In this guide, we’ll walk through using a custom object detection model tailored to identify glasses and show you how to seamlessly integrate it into an iOS app for instant live detection — all with minimal latency and maximum convenience.
Millions of people rely on their glasses every day, yet misplacing them is a constant hassle. What if you could instantly locate your glasses using just your phone’s camera? With the power of on-device machine learning, building a real-time visual recognition app is easier than ever.
Let's get started!
Train an Object Detection Model for iOS
To start, we'll need a model that is able to detect glasses from a given frame. You can do this easily with Roboflow. For this, I suggest following this guide describing how to train an RF-DETR object detection model. The sample data you decide to train on should be images/videos of a room with glasses somewhere in it.

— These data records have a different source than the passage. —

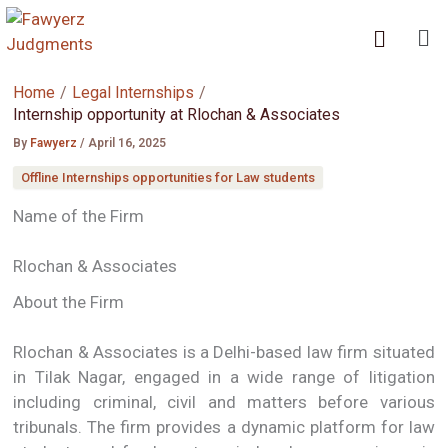
Skip
Me
to
content
Home
Legal Internships
Internship opportunity at Rlochan & Associates
By
Fawyerz
/
April 16, 2025
Offline Internships opportunities for Law students
Name of the Firm
Rlochan & Associates
About the Firm
Rlochan & Associates is a Delhi-based law firm situated
in Tilak Nagar, engaged in a wide range of litigation
including criminal, civil and matters before various
tribunals. The firm provides a dynamic platform for law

While following the training guide, make sure that you annotate with a "glasses" class in the editor. For that, you'll need to create a new class in the classes and tags section of your project, and just use bounding boxes during annotation.

Once you've successfully annotated enough images (~200), you can create a new version and then train the model, however make sure you train with RF-DETR Nano.
We're choosing Nano because we plan to do inference on a livestream, and Nano provides extremely low latency, perfect for our use case. Although its faster speed comes with an accuracy reduction, the trained model is still accurate enough to successfully identify the glasses in every frame.
After you train the model, you can try it out on a frame of a video and see how it performs.

Now, we can start to set up our environment for creating the app.
Set up Xcode for App Development
If you haven't already, install Xcode. Its how we're going to build our app for iOS devices.
Once its installed, create a new project and make sure to select the App template when creating:

Now, we need to install the roboflow-swift package which will allow us to actually use Roboflow in our iOS app.
The repo for the roboflow-swift SDK contains a clone URL that we need to copy and add to Xcode to find the package.
Then, add the repo as a package dependency in Xcode. Make sure to select the app target (the app we're making) when you add the lib.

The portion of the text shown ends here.